Algae Cooking Club calls its product “The Mother of All Cooking Oils.” According to the company, it elevates the flavors of the ingredients it interacts with, is higher in beneficial fats than other oils, is easier on the environment and has fewer carbon emissions than other oils, and has a super-high smoke point of 535°F, ideal for cooking. On the other hand vegetable oils aka seed oils like canola oil, soybean oil, sunflower oil, avocado oil, coconut oil, and olive oil have come under scrutiny—some only recently, some long ago—for the negative impact they have on the environment and our health. Some more so than others.

Miracle products come around fairly often in the food space (Soylent was never one of them no matter what the techies said), but how does algae oil actually stack up to its claims? That fried egg I mentioned was one part of an attempt to find out.

Why Trust Us

Hone Health is a team of health-obsessed writers, editors, fact-checkers, and medical experts. For my part, I’ve spent 10 years researching and testing products in the worlds of fitness, nutrition, and the outdoors. For this review, I cooked through a bottle of algae oil and read every scrap of research on the subject of it and seed oils and whether this is all just one big misunderstanding. If you want to know if this stuff is legit, read on.

Algae Cooking Club Algae Oil

Pros
  • Flavor
  • Potentially more health-promoting
  • Excellent to cook with
  • Smaller carbon footprint
Cons
  • Expensive
  • No Omega-3s

What Is Algae Oil?

Algae refers to a vast group of organisms—kelp that can form underwater forests but also single-celled diatoms (which happen to produce a quarter of the world’s oxygen). The algae that Algae Cooking Club is primarily concerned with are microalgae, the kind we can’t see. To make oil, these tiny organisms are fermented in tanks and fed sugar sourced from Brazilian sugarcane to produce more oil until, within a few days, they increase in weight by as much as 80 percent. Then they’re squeezed using the same expeller methods used to get olive oil out of olives.

Algae Cooking Club launched recently, in 2023. The company’s star adherent and advocate is Daniel Humm, a chef who earned a Michelin star at age 24. Humm helms the three-Michelin kitchen at Eleven Madison Park in New York, an establishment that in 2017 was voted the best restaurant in the world. Unafraid of risk and open to change, Humm transitioned the menu there to all plant-based fare in 2021 in response to what he views as unsustainable environmental degradation caused by animal agriculture food systems. Now he’s switching the place over to algae oil, too.
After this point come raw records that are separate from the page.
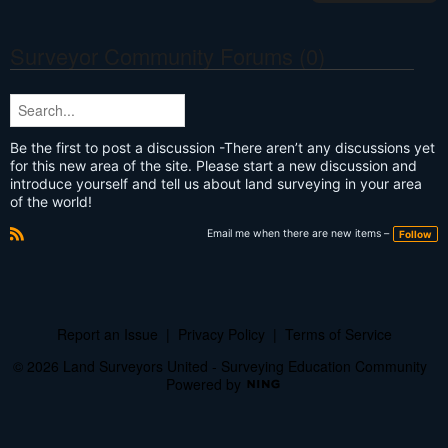
Surveyor Community Forums (0)
Be the first to post a discussion -There aren’t any discussions yet
for this new area of the site. Please start a new discussion and
introduce yourself and tell us about land surveying in your area
of the world!
Email me when there are new items –
Follow
R
S
S
Report an Issue
|
Privacy Policy
|
Terms of Service
© 2026 Land Surveyors United - Surveying Education Community
Powered by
If a chef operating within the most hallowed halls of the culinary realm trusts algae oil enough to bring into that space, what might it do to the food produced within my poorly laid-out home kitchen?

Algae Cooking Club isn’t the only company selling algae cooking oil. Zero Acre also makes a fermented oil though the company doesn’t mention algae as the organism doing the fermenting (its nutrition facts and price are also slightly different). There’s also Thrive Reserve Pure Algae Oil. All make the same claims: this oil is healthier for you and easier on the planet.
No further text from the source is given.